Ich habe 3 verschiedene Anwendungen (Resource Server) in meiner Umgebung installiert und einer meiner Clients muss auf alle drei Anwendungen zugreifen. Was ist ein idealer Weg? Sollte ich meinen Client für jeden Resource Server separat registrieren oder sollte ich denselben Client für alle Resource Server registrieren?

Wenn ich separat registrieren dann brauche ich drei ClientId und geheim zu halten und aber für den zweiten Fall, den ich brauche nur eine Client-Anmeldeinformationen.

Was ist der ideale Weg, um solche Situation zu behandeln?

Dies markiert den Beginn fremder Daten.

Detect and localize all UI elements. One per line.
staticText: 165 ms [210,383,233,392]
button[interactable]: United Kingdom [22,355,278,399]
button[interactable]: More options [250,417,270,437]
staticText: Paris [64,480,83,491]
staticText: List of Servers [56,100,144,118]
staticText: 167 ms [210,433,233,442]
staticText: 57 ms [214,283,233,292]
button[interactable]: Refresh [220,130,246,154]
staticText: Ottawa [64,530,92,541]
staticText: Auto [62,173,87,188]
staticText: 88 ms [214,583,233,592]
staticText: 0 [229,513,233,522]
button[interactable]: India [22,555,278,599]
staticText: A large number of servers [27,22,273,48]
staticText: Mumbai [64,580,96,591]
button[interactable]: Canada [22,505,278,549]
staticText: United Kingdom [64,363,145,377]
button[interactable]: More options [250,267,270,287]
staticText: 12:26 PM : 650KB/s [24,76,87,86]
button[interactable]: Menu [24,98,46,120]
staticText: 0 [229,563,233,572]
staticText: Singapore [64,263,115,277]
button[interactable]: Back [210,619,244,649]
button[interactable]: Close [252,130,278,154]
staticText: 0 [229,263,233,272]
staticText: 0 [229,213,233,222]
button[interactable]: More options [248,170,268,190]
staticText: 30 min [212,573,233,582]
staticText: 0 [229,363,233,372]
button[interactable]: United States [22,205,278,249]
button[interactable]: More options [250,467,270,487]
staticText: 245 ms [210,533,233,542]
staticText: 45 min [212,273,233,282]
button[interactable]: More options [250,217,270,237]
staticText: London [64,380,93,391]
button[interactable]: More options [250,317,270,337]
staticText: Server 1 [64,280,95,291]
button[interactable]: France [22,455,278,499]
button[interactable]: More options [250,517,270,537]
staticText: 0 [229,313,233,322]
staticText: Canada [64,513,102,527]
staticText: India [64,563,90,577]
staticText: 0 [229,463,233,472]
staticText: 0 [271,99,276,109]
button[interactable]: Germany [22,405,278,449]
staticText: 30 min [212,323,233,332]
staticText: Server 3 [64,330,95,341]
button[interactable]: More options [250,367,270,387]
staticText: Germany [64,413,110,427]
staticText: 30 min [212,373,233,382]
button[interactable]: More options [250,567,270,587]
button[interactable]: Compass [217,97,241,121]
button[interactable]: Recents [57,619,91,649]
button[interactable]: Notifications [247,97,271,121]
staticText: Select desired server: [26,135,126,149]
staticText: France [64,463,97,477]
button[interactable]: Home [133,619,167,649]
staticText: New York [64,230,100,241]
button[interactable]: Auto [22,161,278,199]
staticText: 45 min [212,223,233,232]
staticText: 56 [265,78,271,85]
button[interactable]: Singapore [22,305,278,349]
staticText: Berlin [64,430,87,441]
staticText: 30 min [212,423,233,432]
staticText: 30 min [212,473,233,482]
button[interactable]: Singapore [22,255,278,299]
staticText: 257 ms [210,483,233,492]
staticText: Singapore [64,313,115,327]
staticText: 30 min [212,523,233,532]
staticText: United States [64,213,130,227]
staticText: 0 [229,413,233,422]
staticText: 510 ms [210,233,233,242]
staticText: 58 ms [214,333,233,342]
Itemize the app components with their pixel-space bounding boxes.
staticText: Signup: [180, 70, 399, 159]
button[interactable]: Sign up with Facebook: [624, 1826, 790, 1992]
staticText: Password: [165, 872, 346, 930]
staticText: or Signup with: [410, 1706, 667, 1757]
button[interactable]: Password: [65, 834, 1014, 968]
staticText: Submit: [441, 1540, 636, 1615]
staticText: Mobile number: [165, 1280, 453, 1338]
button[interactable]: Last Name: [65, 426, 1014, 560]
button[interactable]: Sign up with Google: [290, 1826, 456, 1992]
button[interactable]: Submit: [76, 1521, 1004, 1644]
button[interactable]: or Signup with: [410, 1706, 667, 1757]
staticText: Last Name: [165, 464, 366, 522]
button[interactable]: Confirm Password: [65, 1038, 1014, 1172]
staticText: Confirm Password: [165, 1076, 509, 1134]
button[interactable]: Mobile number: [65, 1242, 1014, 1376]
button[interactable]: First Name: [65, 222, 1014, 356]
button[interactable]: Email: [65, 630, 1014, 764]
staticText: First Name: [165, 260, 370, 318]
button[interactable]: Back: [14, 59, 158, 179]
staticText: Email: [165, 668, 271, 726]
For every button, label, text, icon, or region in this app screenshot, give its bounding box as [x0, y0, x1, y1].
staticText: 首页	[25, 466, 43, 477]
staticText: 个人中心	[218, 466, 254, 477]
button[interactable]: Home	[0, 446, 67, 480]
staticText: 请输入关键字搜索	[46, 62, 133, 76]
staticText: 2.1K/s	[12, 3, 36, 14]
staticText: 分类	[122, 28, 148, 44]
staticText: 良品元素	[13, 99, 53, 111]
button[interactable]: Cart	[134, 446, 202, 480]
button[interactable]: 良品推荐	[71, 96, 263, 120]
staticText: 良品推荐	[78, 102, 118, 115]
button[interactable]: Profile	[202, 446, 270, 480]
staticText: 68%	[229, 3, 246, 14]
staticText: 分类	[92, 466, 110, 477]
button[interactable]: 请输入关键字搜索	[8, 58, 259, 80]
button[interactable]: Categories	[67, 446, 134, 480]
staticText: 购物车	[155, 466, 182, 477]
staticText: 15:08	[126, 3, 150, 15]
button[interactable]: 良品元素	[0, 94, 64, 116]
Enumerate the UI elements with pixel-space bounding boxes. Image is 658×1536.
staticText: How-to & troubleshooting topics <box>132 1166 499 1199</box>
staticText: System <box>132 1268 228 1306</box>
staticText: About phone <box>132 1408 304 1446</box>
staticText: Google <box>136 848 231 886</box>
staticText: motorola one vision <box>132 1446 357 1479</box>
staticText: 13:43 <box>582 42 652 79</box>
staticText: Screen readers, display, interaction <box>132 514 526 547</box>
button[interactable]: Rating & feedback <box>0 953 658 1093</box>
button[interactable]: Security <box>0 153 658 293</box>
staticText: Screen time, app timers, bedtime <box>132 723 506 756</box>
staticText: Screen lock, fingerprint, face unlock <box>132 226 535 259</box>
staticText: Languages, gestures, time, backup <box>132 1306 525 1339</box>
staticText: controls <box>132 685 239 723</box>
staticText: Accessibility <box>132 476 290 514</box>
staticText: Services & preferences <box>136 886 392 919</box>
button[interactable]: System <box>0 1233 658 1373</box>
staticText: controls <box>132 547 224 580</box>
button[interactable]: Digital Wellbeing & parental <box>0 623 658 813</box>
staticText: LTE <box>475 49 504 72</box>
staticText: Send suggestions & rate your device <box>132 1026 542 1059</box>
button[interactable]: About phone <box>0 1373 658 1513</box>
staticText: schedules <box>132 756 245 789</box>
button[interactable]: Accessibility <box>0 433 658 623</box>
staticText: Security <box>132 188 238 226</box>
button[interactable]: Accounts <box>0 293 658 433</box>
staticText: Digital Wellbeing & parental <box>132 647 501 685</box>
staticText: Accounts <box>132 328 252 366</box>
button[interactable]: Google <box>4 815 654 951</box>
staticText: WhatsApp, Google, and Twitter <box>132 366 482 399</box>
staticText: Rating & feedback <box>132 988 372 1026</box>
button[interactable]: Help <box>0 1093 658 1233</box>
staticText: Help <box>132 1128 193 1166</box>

Gibt es einen OAuth-Standard, in dem sie all diese Details beibehalten haben?

Answer 1

Unter der Annahme, die Ressource-Server alle mit dem gleichen Autorisierungsserver verbunden sind, sollten Sie eine Client-mit dem Autorisierungsserver registrieren.

Wenn die Ressource-Server sind alle Teil derselben Sicherheitsdomäne (das heißt von derselben Partei betrieben wird) dann ein einziger Zugriffstoken genügt, um alle drei Ressourcen-Server zugreifen zu können.

Wenn die Ressourcenserver irgendwie von verschiedenen Parteien kontrolliert werden und Sie vermeiden möchten, dass Zugriffstoken zwischen ihnen ausgetauscht werden, sollten Sie 1 Zugriffstoken pro Ressourcenserver verwenden, jedem dieser Ressourcenserver unterschiedliche Bereiche zuordnen und Ihren Client fragen lassen für eine bestimmte über den Anforderungsparameter "scope".